### Work to be completed
Determine how many lines of the entries include the word "content", and report that number with no further text.

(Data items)

•••

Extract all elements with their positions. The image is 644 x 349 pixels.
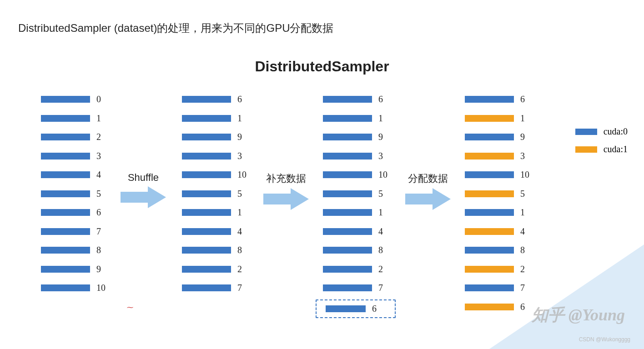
data-row: 5 — [41, 184, 114, 204]
data-index-label: 9 — [378, 132, 383, 142]
data-index-label: 1 — [378, 113, 383, 124]
data-index-label: 6 — [520, 94, 525, 105]
data-row: 1 — [182, 109, 255, 128]
data-index-label: 1 — [520, 207, 525, 218]
data-index-label: 1 — [520, 113, 525, 124]
data-bar — [41, 171, 90, 178]
data-index-label: 6 — [378, 94, 383, 105]
data-bar — [41, 284, 90, 291]
stage-column-0: 012345678910 — [41, 90, 114, 298]
legend-swatch-cuda1 — [575, 146, 597, 153]
data-bar — [326, 305, 366, 312]
data-bar — [323, 266, 372, 273]
data-row: 4 — [41, 165, 114, 184]
data-bar — [323, 96, 372, 103]
data-index-label: 2 — [378, 264, 383, 274]
data-bar — [323, 209, 372, 216]
data-row: 5 — [323, 184, 396, 204]
data-index-label: 3 — [378, 151, 383, 161]
data-index-label: 6 — [372, 304, 377, 314]
data-row: 2 — [182, 260, 255, 279]
data-index-label: 3 — [237, 151, 242, 161]
data-row: 4 — [182, 222, 255, 241]
arrow-right-icon — [121, 186, 166, 208]
data-row: 5 — [182, 184, 255, 204]
data-row: 3 — [182, 147, 255, 166]
legend-cuda0: cuda:0 — [575, 126, 628, 137]
stage-column-1: 619310514827 — [182, 90, 255, 298]
data-index-label: 8 — [378, 245, 383, 255]
data-row: 9 — [465, 128, 538, 147]
data-index-label: 9 — [96, 264, 101, 274]
data-index-label: 0 — [96, 94, 101, 105]
data-index-label: 5 — [378, 189, 383, 199]
data-row: 7 — [323, 279, 396, 298]
data-index-label: 8 — [237, 245, 242, 255]
data-bar — [41, 134, 90, 140]
padded-row: 6 — [316, 299, 396, 319]
data-index-label: 1 — [237, 113, 242, 124]
data-row: 10 — [41, 279, 114, 298]
data-bar — [465, 209, 514, 216]
data-bar — [323, 134, 372, 140]
data-index-label: 2 — [237, 264, 242, 274]
data-index-label: 4 — [378, 226, 383, 237]
data-index-label: 10 — [237, 170, 247, 180]
data-row: 1 — [41, 109, 114, 128]
data-bar — [41, 266, 90, 273]
data-index-label: 10 — [96, 283, 106, 293]
data-row: 7 — [182, 279, 255, 298]
data-row: 8 — [182, 241, 255, 260]
data-index-label: 7 — [378, 283, 383, 293]
data-bar — [41, 96, 90, 103]
transition-arrow-1: 补充数据 — [257, 172, 316, 210]
data-bar — [182, 96, 231, 103]
data-bar — [182, 209, 231, 216]
data-bar — [323, 228, 372, 235]
data-row: 9 — [41, 260, 114, 279]
data-index-label: 7 — [237, 283, 242, 293]
data-index-label: 6 — [96, 207, 101, 218]
data-index-label: 5 — [520, 189, 525, 199]
data-bar — [323, 247, 372, 254]
data-index-label: 7 — [96, 226, 101, 237]
data-row: 1 — [465, 109, 538, 128]
data-bar — [323, 115, 372, 122]
data-row: 0 — [41, 90, 114, 109]
data-bar — [465, 190, 514, 197]
data-row: 8 — [323, 241, 396, 260]
stray-mark-icon: ⁓ — [126, 304, 133, 311]
data-row: 4 — [323, 222, 396, 241]
data-bar — [41, 209, 90, 216]
data-row: 1 — [323, 109, 396, 128]
data-row: 7 — [41, 222, 114, 241]
data-row: 3 — [323, 147, 396, 166]
data-index-label: 5 — [96, 189, 101, 199]
arrow-label: 分配数据 — [398, 172, 458, 185]
data-row: 9 — [182, 128, 255, 147]
data-bar — [182, 266, 231, 273]
decorative-triangle — [489, 244, 644, 349]
data-index-label: 3 — [96, 151, 101, 161]
diagram-title: DistributedSampler — [0, 58, 644, 75]
svg-marker-1 — [263, 188, 309, 210]
data-bar — [323, 190, 372, 197]
svg-marker-0 — [121, 186, 166, 208]
data-index-label: 2 — [96, 132, 101, 142]
data-bar — [465, 134, 514, 140]
data-row: 10 — [182, 165, 255, 184]
data-index-label: 10 — [520, 170, 529, 180]
data-bar — [41, 115, 90, 122]
data-index-label: 9 — [237, 132, 242, 142]
data-row: 3 — [465, 147, 538, 166]
data-row: 5 — [465, 184, 538, 204]
data-bar — [182, 190, 231, 197]
data-row: 2 — [41, 128, 114, 147]
data-row: 6 — [465, 90, 538, 109]
data-bar — [182, 284, 231, 291]
data-index-label: 1 — [237, 207, 242, 218]
data-index-label: 6 — [237, 94, 242, 105]
data-row: 1 — [323, 203, 396, 222]
data-index-label: 4 — [520, 226, 525, 237]
data-row: 9 — [323, 128, 396, 147]
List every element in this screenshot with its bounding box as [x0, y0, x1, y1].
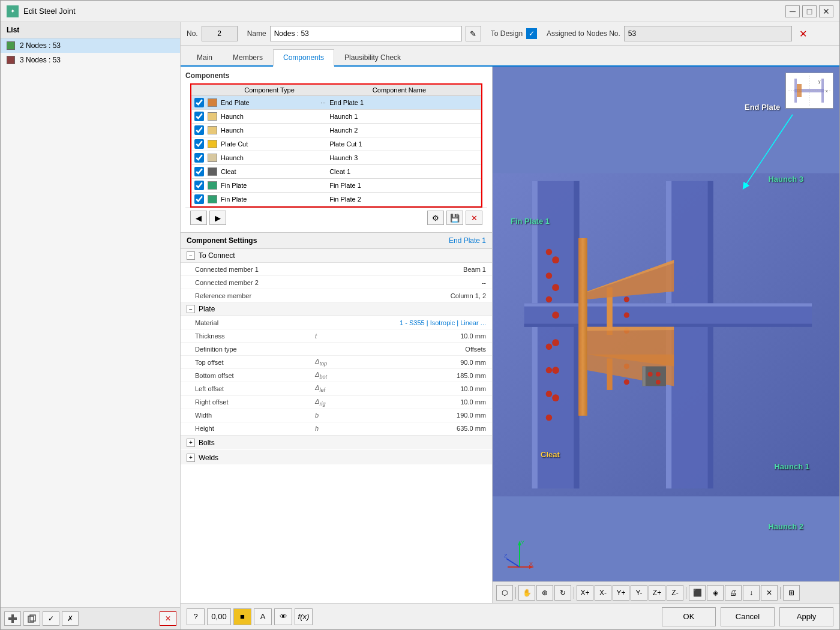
thickness-symbol: t	[315, 332, 345, 340]
comp-checkbox-1[interactable]	[194, 98, 204, 107]
close-button[interactable]: ✕	[819, 5, 833, 17]
check-button[interactable]: ✓	[43, 611, 59, 626]
units-button[interactable]: 0,00	[207, 608, 231, 625]
comp-delete-button[interactable]: ✕	[466, 211, 482, 225]
list-item[interactable]: 2 Nodes : 53	[1, 38, 180, 53]
edit-name-button[interactable]: ✎	[466, 26, 481, 41]
maximize-button[interactable]: □	[802, 5, 817, 17]
svg-point-37	[624, 379, 629, 385]
to-connect-header[interactable]: − To Connect	[181, 249, 492, 263]
comp-row[interactable]: End Plate ··· End Plate 1	[191, 96, 481, 110]
comp-checkbox-5[interactable]	[194, 153, 204, 163]
comp-color-3	[208, 126, 217, 134]
view-zm-button[interactable]: Z-	[667, 585, 683, 601]
comp-name-5: Haunch 3	[329, 154, 478, 161]
comp-row[interactable]: Haunch ··· Haunch 2	[191, 124, 481, 137]
axis-indicator: Y X Z	[502, 537, 538, 573]
comp-row[interactable]: Fin Plate ··· Fin Plate 2	[191, 193, 481, 206]
comp-row[interactable]: Cleat ··· Cleat 1	[191, 165, 481, 179]
svg-rect-23	[578, 238, 587, 416]
delete-list-button[interactable]: ✕	[160, 611, 176, 626]
plate-toggle[interactable]: −	[187, 305, 195, 313]
uncheck-button[interactable]: ✗	[62, 611, 79, 626]
plate-header[interactable]: − Plate	[181, 302, 492, 316]
no-input[interactable]	[202, 26, 238, 41]
name-input[interactable]	[270, 26, 462, 41]
tab-plausibility[interactable]: Plausibility Check	[334, 49, 411, 65]
apply-button[interactable]: Apply	[779, 607, 833, 626]
bolts-row[interactable]: + Bolts	[181, 436, 492, 449]
components-table-wrapper: Component Type Component Name End Plate …	[190, 83, 482, 208]
comp-dots-1: ···	[320, 99, 326, 106]
tab-members[interactable]: Members	[223, 49, 273, 65]
welds-row[interactable]: + Welds	[181, 451, 492, 464]
comp-type-1: End Plate	[221, 99, 317, 106]
app-icon: ✦	[7, 5, 19, 17]
comp-prev-button[interactable]: ◀	[190, 211, 207, 225]
definition-type-label: Definition type	[195, 346, 315, 353]
view-zoom-button[interactable]: ⊕	[536, 585, 553, 601]
thickness-row: Thickness t 10.0 mm	[181, 329, 492, 343]
comp-header-chk	[195, 86, 205, 94]
main-content: List 2 Nodes : 53 3 Nodes : 53 ✓	[1, 22, 839, 629]
comp-save-button[interactable]: 💾	[446, 211, 463, 225]
view-zp-button[interactable]: Z+	[649, 585, 665, 601]
minimize-button[interactable]: ─	[785, 5, 800, 17]
to-connect-toggle[interactable]: −	[187, 251, 195, 260]
material-value[interactable]: 1 - S355 | Isotropic | Linear ...	[345, 319, 486, 326]
height-symbol: h	[315, 425, 345, 432]
comp-row[interactable]: Plate Cut ··· Plate Cut 1	[191, 137, 481, 151]
formula-button[interactable]: f(x)	[295, 608, 313, 625]
comp-tool-button[interactable]: ⚙	[427, 211, 444, 225]
view-ym-button[interactable]: Y-	[631, 585, 647, 601]
view-select-button[interactable]: ⬡	[496, 585, 513, 601]
copy-list-button[interactable]	[23, 611, 40, 626]
comp-row[interactable]: Haunch ··· Haunch 1	[191, 110, 481, 124]
tab-components[interactable]: Components	[273, 49, 334, 67]
view-yp-button[interactable]: Y+	[613, 585, 629, 601]
comp-checkbox-6[interactable]	[194, 167, 204, 176]
to-design-checkbox[interactable]: ✓	[526, 28, 537, 39]
add-list-button[interactable]	[4, 611, 21, 626]
view-divider	[515, 587, 516, 599]
comp-row[interactable]: Haunch ··· Haunch 3	[191, 151, 481, 165]
clear-assigned-button[interactable]: ✕	[796, 26, 811, 41]
view-rotate-button[interactable]: ↻	[554, 585, 571, 601]
list-item[interactable]: 3 Nodes : 53	[1, 53, 180, 67]
text-button[interactable]: A	[254, 608, 272, 625]
comp-checkbox-7[interactable]	[194, 181, 204, 190]
comp-toolbar: ◀ ▶ ⚙ 💾 ✕	[185, 208, 487, 227]
comp-checkbox-2[interactable]	[194, 112, 204, 121]
view-arrow-button[interactable]: ↓	[743, 585, 760, 601]
content-area: Components Component Type Component Name	[181, 67, 839, 603]
comp-checkbox-4[interactable]	[194, 139, 204, 149]
comp-checkbox-3[interactable]	[194, 125, 204, 135]
right-panel: No. Name ✎ To Design ✓ Assigned to Nodes…	[181, 22, 839, 629]
view-xp-button[interactable]: X+	[577, 585, 593, 601]
components-section: Components Component Type Component Name	[181, 67, 492, 232]
help-button[interactable]: ?	[187, 608, 205, 625]
bolts-toggle[interactable]: +	[187, 439, 195, 447]
welds-label: Welds	[199, 454, 218, 462]
comp-next-button[interactable]: ▶	[209, 211, 226, 225]
view-expand-button[interactable]: ⊞	[783, 585, 800, 601]
comp-row[interactable]: Fin Plate ··· Fin Plate 1	[191, 179, 481, 193]
view-close-button[interactable]: ✕	[761, 585, 778, 601]
ok-button[interactable]: OK	[662, 607, 716, 626]
color-button[interactable]: ■	[233, 608, 251, 625]
view-layers-button[interactable]: ⬛	[689, 585, 706, 601]
comp-color-4	[208, 140, 217, 148]
view-xm-button[interactable]: X-	[595, 585, 611, 601]
view-divider-2	[574, 587, 574, 599]
view-pan-button[interactable]: ✋	[518, 585, 535, 601]
view-3d-button[interactable]: ◈	[707, 585, 724, 601]
tab-main[interactable]: Main	[187, 49, 223, 65]
visibility-button[interactable]: 👁	[274, 608, 292, 625]
thickness-value: 10.0 mm	[345, 332, 486, 340]
cancel-button[interactable]: Cancel	[721, 607, 775, 626]
comp-name-3: Haunch 2	[329, 127, 478, 134]
assigned-input[interactable]	[624, 26, 792, 41]
comp-checkbox-8[interactable]	[194, 194, 204, 204]
view-print-button[interactable]: 🖨	[725, 585, 742, 601]
welds-toggle[interactable]: +	[187, 454, 195, 462]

•••

### Solution for this problem
2